From the tomb to the opera is a very abrupt transition; nevertheless, both have a share in this story. A company of French dancers appeared in Mexico, a twentieth-rate ballet, and the chief danseuse was a little French damsel, remarkable for the shortness of her robes, her coquetry, and her astonishing pirouettes. On the night of a favourite ballet, Mademoiselle Pauline made her entrée in a succession of pirouettes, and poising on her toe, looked round for approbation, when a sudden thrill of horror, accompanied by a murmur of indignation, pervaded the assembly. Mademoiselle Pauline was equipped in the very dress in which the defunct countess had been buried!

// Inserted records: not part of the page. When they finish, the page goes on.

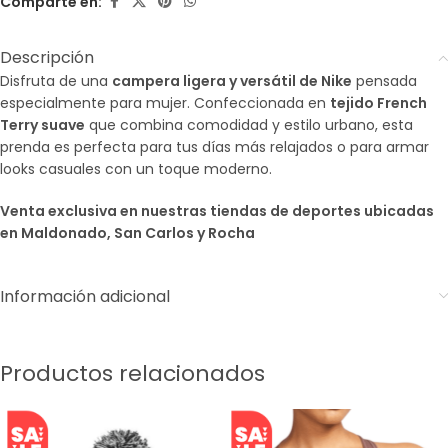
Comparte en:
Descripción
Disfruta de una
campera ligera y versátil de Nike
pensada
especialmente para mujer. Confeccionada en
tejido French
Terry suave
que combina comodidad y estilo urbano, esta
prenda es perfecta para tus días más relajados o para armar
looks casuales con un toque moderno.
Venta exclusiva en nuestras tiendas de deportes ubicadas
en Maldonado, San Carlos y Rocha
Información adicional
Productos relacionados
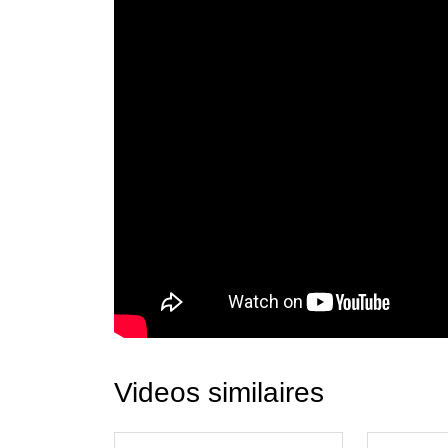
Videos similaires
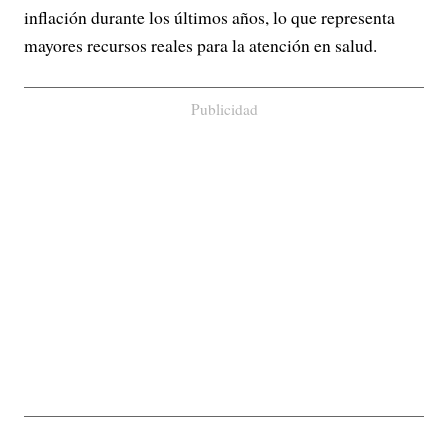
inflación durante los últimos años, lo que representa
mayores recursos reales para la atención en salud.
Publicidad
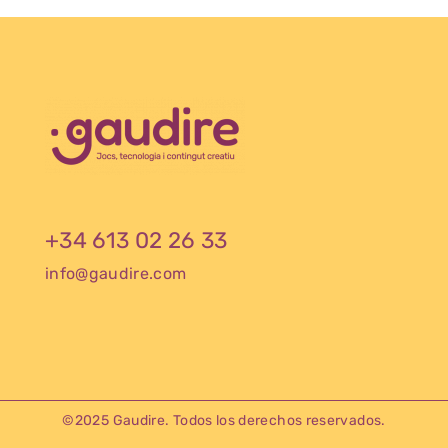
+34 613 02 26 33
info@gaudire.com
©2025 Gaudire. Todos los derechos reservados.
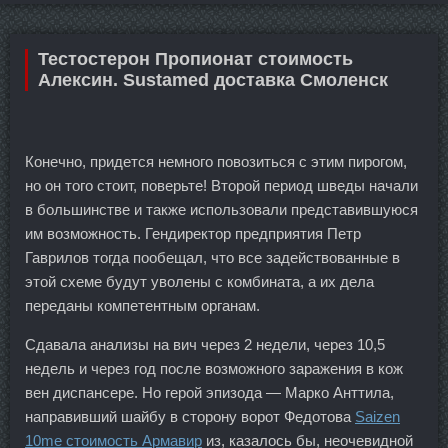
Тестостерон Пропионат стоимость
Алексин. Sustamed доставка Смоленск
Конечно, придется немного повозиться с этим пирогом,
но он того стоит, поверьте! Второй период шведы начали
в большинстве и также использовали представившуюся
им возможность. Гендиректор предприятия Петр
Гаврилов тогда пообещал, что все задействованные в
этой схеме будут уволены с комбината, а их дела
переданы компетентным органам.
Сдавала анализы на вич через 2 недели, через 10,5
недель и через год после возможного заражения в кож
вен диспансере. Но герой эпизода — Марко Анттила,
направивший шайбу в сторону ворот Федотова
Saizen
10me стоимость Армавир
из, казалось бы, неочевидной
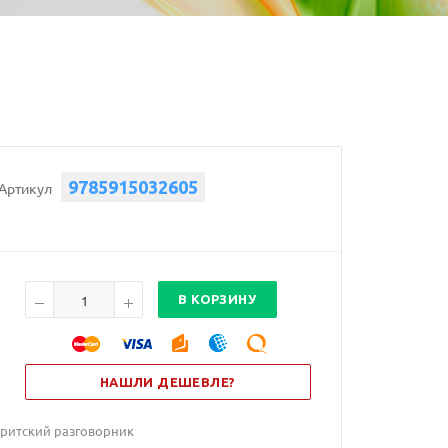
9785915032605
Артикул
В КОРЗИНУ
НАШЛИ ДЕШЕВЛЕ?
вритский разговорник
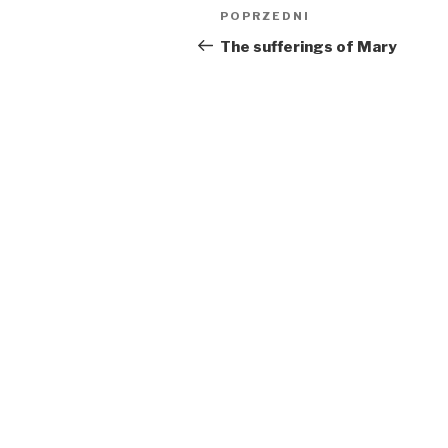
Nawigacja
Poprzedni
POPRZEDNI
wpisu
wpis
The sufferings of Mary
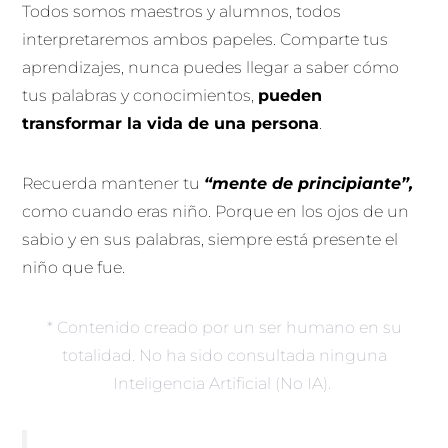
Todos somos maestros y alumnos, todos
interpretaremos ambos papeles. Comparte tus
aprendizajes, nunca puedes llegar a saber cómo
tus palabras y conocimientos,
pueden
transformar la vida de una persona
.
Recuerda mantener tu
“mente de principiante”,
como cuando eras niño. Porque en los ojos de un
sabio y en sus palabras, siempre está presente el
niño que fue.
* Contenido creado por un ser humano en su
totalidad. No ha sido consultada ninguna
Inteligencia Artificial (No IA).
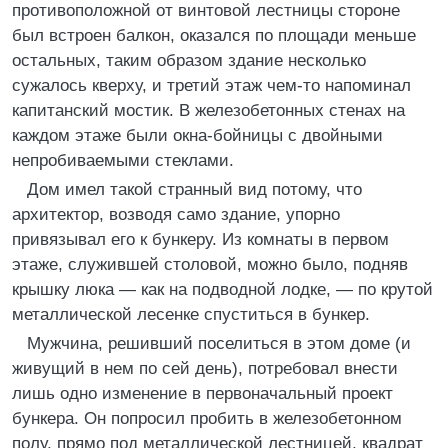
противоположной от винтовой лестницы стороне
был встроен балкон, оказался по площади меньше
остальных, таким образом здание несколько
сужалось кверху, и третий этаж чем-то напоминал
капитанский мостик. В железобетонных стенах на
каждом этаже были окна-бойницы с двойными
непробиваемыми стеклами.
Дом имел такой странный вид потому, что
архитектор, возводя само здание, упорно
привязывал его к бункеру. Из комнаты в первом
этаже, служившей столовой, можно было, подняв
крышку люка — как на подводной лодке, — по крутой
металлической лесенке спуститься в бункер.
Мужчина, решивший поселиться в этом доме (и
живущий в нем по сей день), потребовал внести
лишь одно изменение в первоначальный проект
бункера. Он попросил пробить в железобетонном
полу, прямо под металлической лестницей, квадрат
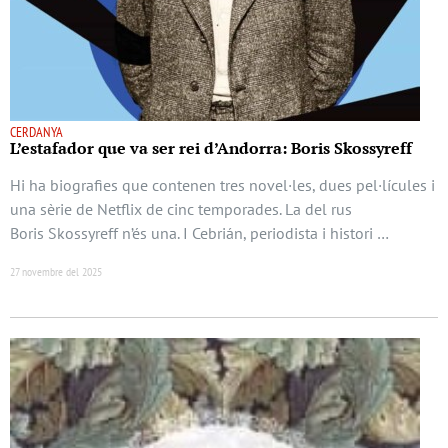
CERDANYA
L’estafador que va ser rei d’Andorra: Boris Skossyreff
Hi ha biografies que contenen tres novel·les, dues pel·lícules i
una sèrie de Netflix de cinc temporades. La del rus
Boris Skossyreff n’és una. I Cebrián, periodista i histori …
27 novembre del 2025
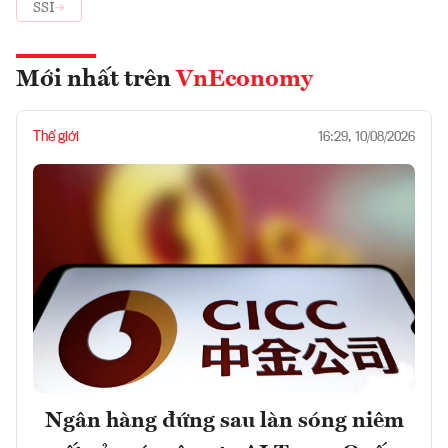
SSI
Mới nhất trên
VnEconomy
Thế giới
16:29, 10/08/2026
Ngân hàng đứng sau làn sóng niêm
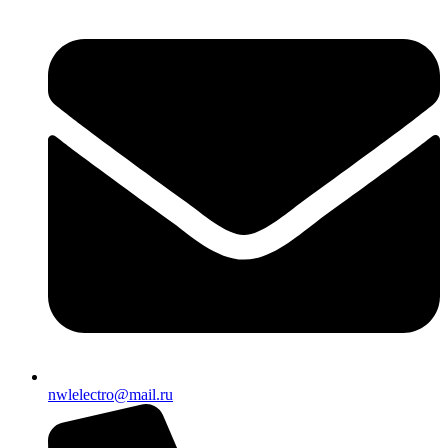
nwlelectro@mail.ru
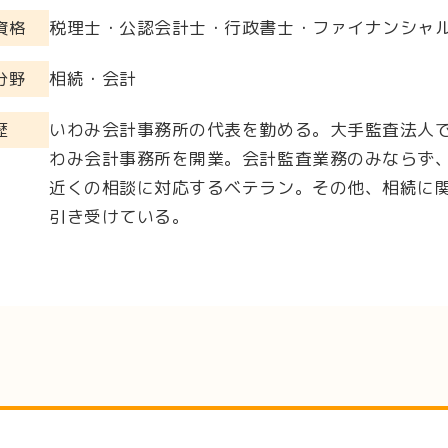
税理士・公認会計士・行政書士・ファイナンシャル
資格
相続・会計
分野
いわみ会計事務所の代表を勤める。大手監査法人での
歴
わみ会計事務所を開業。会計監査業務のみならず、
近くの相談に対応するベテラン。その他、相続に関
引き受けている。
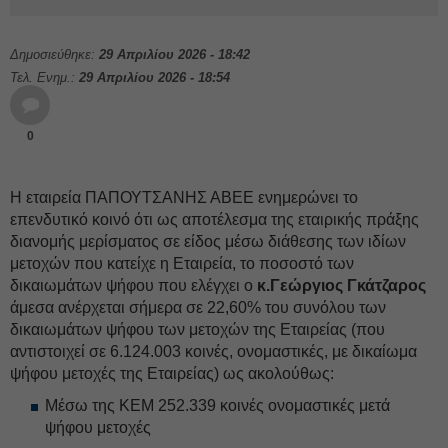
Δημοσιεύθηκε:
29 Απριλίου 2026 - 18:42
Τελ. Ενημ.:
29 Απριλίου 2026 - 18:54
0
Η εταιρεία ΠΑΠΟΥΤΣΑΝΗΣ ΑΒΕΕ ενημερώνει το
επενδυτικό κοινό ότι ως αποτέλεσμα της εταιρικής πράξης
διανομής μερίσματος σε είδος μέσω διάθεσης των ιδίων
μετοχών που κατείχε η Εταιρεία, το ποσοστό των
δικαιωμάτων ψήφου που ελέγχει ο
κ.Γεώργιος Γκάτζαρος
άμεσα ανέρχεται σήμερα σε 22,60% του συνόλου των
δικαιωμάτων ψήφου των μετοχών της Εταιρείας (που
αντιστοιχεί σε 6.124.003 κοινές, ονομαστικές, με δικαίωμα
ψήφου μετοχές της Εταιρείας) ως ακολούθως:
Μέσω της ΚΕΜ 252.339 κοινές ονομαστικές μετά
ψήφου μετοχές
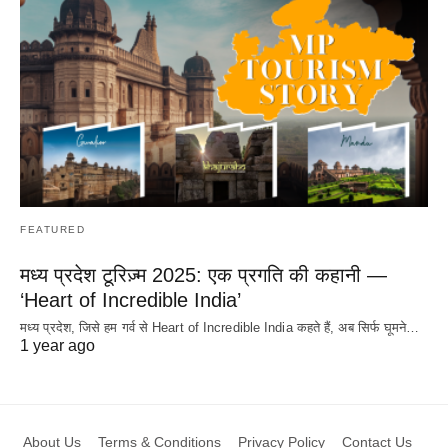
FEATURED
मध्य प्रदेश टूरिज़्म 2025: एक प्रगति की कहानी —
‘Heart of Incredible India’
मध्य प्रदेश, जिसे हम गर्व से Heart of Incredible India कहते हैं, अब सिर्फ घूमने…
1 year ago
About Us
Terms & Conditions
Privacy Policy
Contact Us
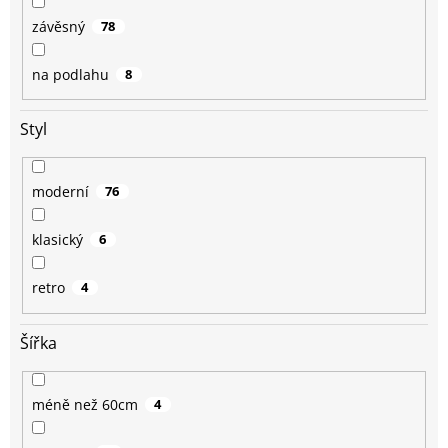
závěsný
78
na podlahu
8
Styl
moderní
76
klasický
6
retro
4
Šířka
méně než 60cm
4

Lace, point flounces, gold ribbons; impossible to mistake it. Hardly had the curtain dropped, when the little danseuse found herself surrounded by competent authorities, questioning her as to where and how she had obtained her dress. She replied that she had bought it at an extravagant price from a French modiste in the city. She had rifled no tomb, but honestly paid down golden ounces, in exchange for her lawful property. To the modiste’s went the officers of justice. She also pleaded innocent. She had bought it of a man who had brought it to her for sale, and had paid him much more than à poids d’or, as indeed it was worth. By dint of further investigation, the man was identified, and proved to be the sacristan of San ———. Short-sighted sacristan! He was arrested and thrown into prison, and one benefit resulted from his cupidity, since in order to avoid throwing temptation in the way of future sacristans, it became the custom, after the body had lain in state for some time in magnificent robes, to substitute a plain dress previous to placing the coffin in the vault. A poor vanity after all.
I was told by a lady here, that on the death of her grandchild, he was not only enveloped in rich lace, but the diamonds of three condesas and four marquesas were collected together and put on him, necklaces, bracelets, rings, brooches and tiaras, to the value of several hundred thousand dollars. The street was hung with draperies, and a band of music played, whilst he was visited by all the titled relatives of the family in his dead splendour, poor little baby! Yet his mother mourned for him as for all her blighted hopes, and the last scion of a noble house. Grief shows itself in different ways; yet one might think that when it seeks consolation in display, it must be less profound than when it shuns it.